• **EXERCISE AIM**: Since the copy must hold text only, transcribe the data below exactly and omit the images.
*** Opening DATASET EXTRACT ***
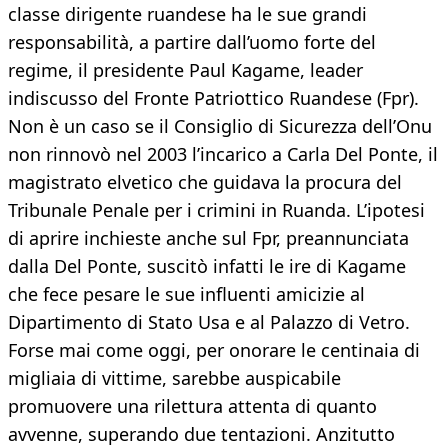
classe dirigente ruandese ha le sue grandi
responsabilità, a partire dall’uomo forte del
regime, il presidente Paul Kagame, leader
indiscusso del Fronte Patriottico Ruandese (Fpr).
Non è un caso se il Consiglio di Sicurezza dell’Onu
non rinnovò nel 2003 l’incarico a Carla Del Ponte, il
magistrato elvetico che guidava la procura del
Tribunale Penale per i crimini in Ruanda. L’ipotesi
di aprire inchieste anche sul Fpr, preannunciata
dalla Del Ponte, suscitò infatti le ire di Kagame
che fece pesare le sue influenti amicizie al
Dipartimento di Stato Usa e al Palazzo di Vetro.
Forse mai come oggi, per onorare le centinaia di
migliaia di vittime, sarebbe auspicabile
promuovere una rilettura attenta di quanto
avvenne, superando due tentazioni. Anzitutto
*** Closing DATASET EXTRACT ***
• **RESPONSE TO THIS TASK**:
classe dirigente ruandese ha le sue grandi
responsabilità, a partire dall’uomo forte del
regime, il presidente Paul Kagame, leader
indiscusso del Fronte Patriottico Ruandese (Fpr).
Non è un caso se il Consiglio di Sicurezza dell’Onu
non rinnovò nel 2003 l’incarico a Carla Del Ponte, il
magistrato elvetico che guidava la procura del
Tribunale Penale per i crimini in Ruanda. L’ipotesi
di aprire inchieste anche sul Fpr, preannunciata
dalla Del Ponte, suscitò infatti le ire di Kagame
che fece pesare le sue influenti amicizie al
Dipartimento di Stato Usa e al Palazzo di Vetro.
Forse mai come oggi, per onorare le centinaia di
migliaia di vittime, sarebbe auspicabile
promuovere una rilettura attenta di quanto
avvenne, superando due tentazioni. Anzitutto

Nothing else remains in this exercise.